_Records for processing_
******************************

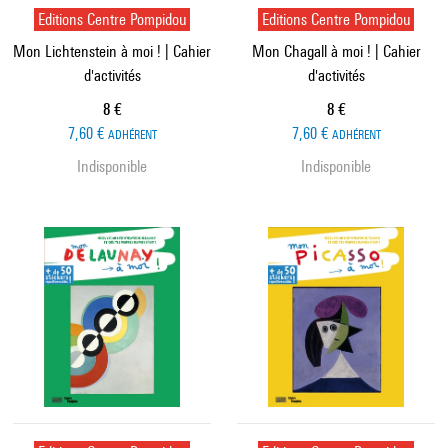
Editions Centre Pompidou
Editions Centre Pompidou
Mon Lichtenstein à moi ! | Cahier
Mon Chagall à moi ! | Cahier
d'activités
d'activités
Prix ​​actuel
Prix ​​actuel
8 €
8 €
7,60 €
7,60 €
ADHÉRENT
ADHÉRENT
Indisponible
Indisponible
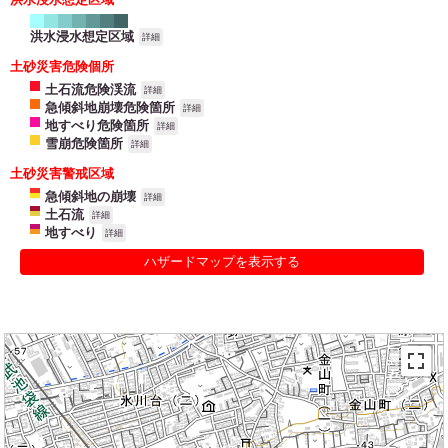
洪水浸水想定区域
詳細
土砂災害危険個所
土石流危険渓流
詳細
急傾斜地崩壊危険箇所
詳細
地すべり危険箇所
詳細
雪崩危険箇所
詳細
土砂災害警戒区域
急傾斜地の崩壊
詳細
土石流
詳細
地すべり
詳細
ハザードマップを表示する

******************************

_Directions_
When copying the entries above, keep each word as it is and exclude any image.

_Solution below_
Editions Centre Pompidou
Editions Centre Pompidou
Mon Lichtenstein à moi ! | Cahier
Mon Chagall à moi ! | Cahier
d'activités
d'activités
Prix ​​actuel
Prix ​​actuel
8 €
8 €
7,60 €
7,60 €
ADHÉRENT
ADHÉRENT
Indisponible
Indisponible
洪水浸水想定区域
詳細
土砂災害危険個所
土石流危険渓流
詳細
急傾斜地崩壊危険箇所
詳細
地すべり危険箇所
詳細
雪崩危険箇所
詳細
土砂災害警戒区域
急傾斜地の崩壊
詳細
土石流
詳細
地すべり
詳細
ハザードマップを表示する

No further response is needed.